This might bring a whole new audience to Strangers On The Shore and (another) one that will be bitterly disappointed.
I went into t’ Smoke yesterday for a meeting on AQR ambassadorial business and had a spare half hour afterwards before my schlepp back to Jericho (in Oxford, not the West Bank). So I popped into the National Portrait Gallery. I’d last been when I lived in London village in the 90s and was really impressed with the overhaul it’s had (no doubt several years old by now).
Enjoyed David Beckham sleeping on video. However, I saw Tilda Swinton doing the same thing in person inside a case at the Serpentine in the mid-90s and I can attest that there’s nothing like the live experience of watching a celeb sleeping.
The John Swannell room was a giggle, with a marvellously cheesey 80s photo of George Michael and the very funny portrait of museums curator Sir Roy Strong looking like a cross between an extra from Shakespeare In Love and Captain Birdseye:

It was shortly after this that I spotted – or at least think I spotted – Britney Spears with someone else who looked very familiar but I couldn’t place. Writing this now I’ve just realised it was quite possibly Karen O from the Yeah Yeah Yeahs (of whom I’m a fan).

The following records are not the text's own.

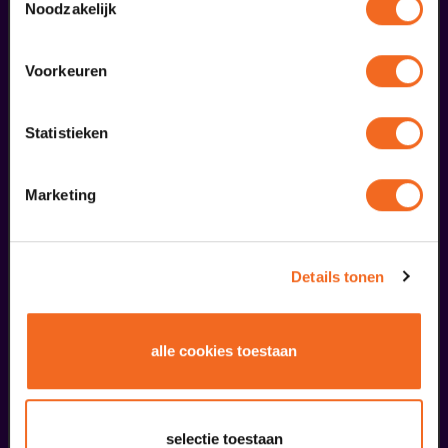
Noodzakelijk
Voorkeuren
Statistieken
Begin bij SIN
Marketing
€ 39,50
meer informatie
Details tonen
liefhebbers bestelden ook...
alle cookies toestaan
02
uitverkocht
oktober
selectie toestaan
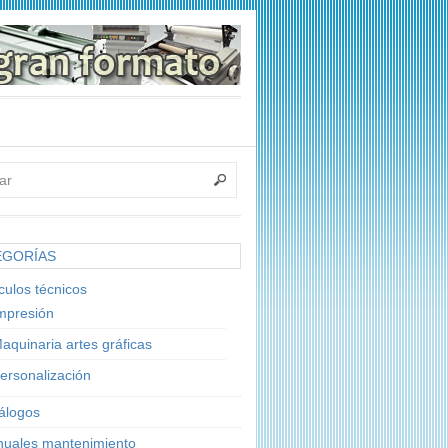
EGORÍAS
ículos técnicos
mpresión
aquinaria artes gráficas
ersonalización
álogos
uales mantenimiento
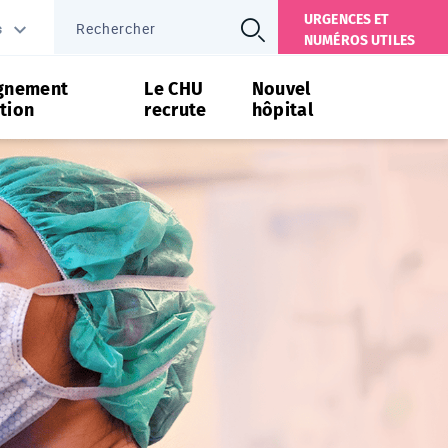
URGENCES ET
s
NUMÉROS UTILES
gnement
Le CHU
Nouvel
tion
recrute
hôpital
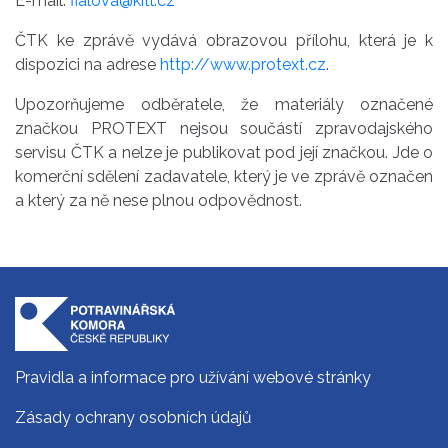
E-mail:
fialova@kitl.cz
ČTK ke zprávě vydává obrazovou přílohu, která je k
dispozici na adrese
http://www.protext.cz
.
Upozorňujeme odběratele, že materiály označené
značkou PROTEXT nejsou součástí zpravodajského
servisu ČTK a nelze je publikovat pod její značkou. Jde o
komerční sdělení zadavatele, který je ve zprávě označen
a který za ně nese plnou odpovědnost.
Pravidla a informace pro užívání webové stránky
Zásady ochrany osobních údajů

Of course I could be completely wrong. But while wolfing down a sandwich in Pret afterwards, my curiosity got the better of me. I thought it would be an easy thing just to Google Britney Spears on the iPhone and see if she was indeed in London that day. Yes I know, it’s borderline weird celeb stalking behaviour and it is beneath me; but anyway, I did it.
But no dice. I’d imagined that your modern global celebrity is pretty much papped 24/7 and her movements would be effectively electronically tagged by the cyberworld, like a recidivist burglar. Perhaps I wasn’t looking in the right places, but I was really surprised how little her movements seemed to be known by the stalkerati. And I gave up, unable to establish the whereabouts of the troubled pop diva. I’ll have to wait for her (I’m sure rigorously detailed) autobiography.
Back to the art though. The highlight for me (and I only had time to whizz around the contemporary stuff on this visit) were the self-portraits by the Bradford-born artist Tony Bevan. There’s a link to his website here: Tony Bevan at the National Portrait Gallery

As ever, it looks much better in real life. I liked the tension between the gritty, bodily rawness here and a more cerebral design sensibility, making art out of the real. It’s as if he’s playing out the conversation between figurative and abstract painting on his own face; and playing out for that matter the body/mind dichotomy there. It’s really quite striking and reminds me of some of the (recently croaked) Lucian Freud’s better stuff.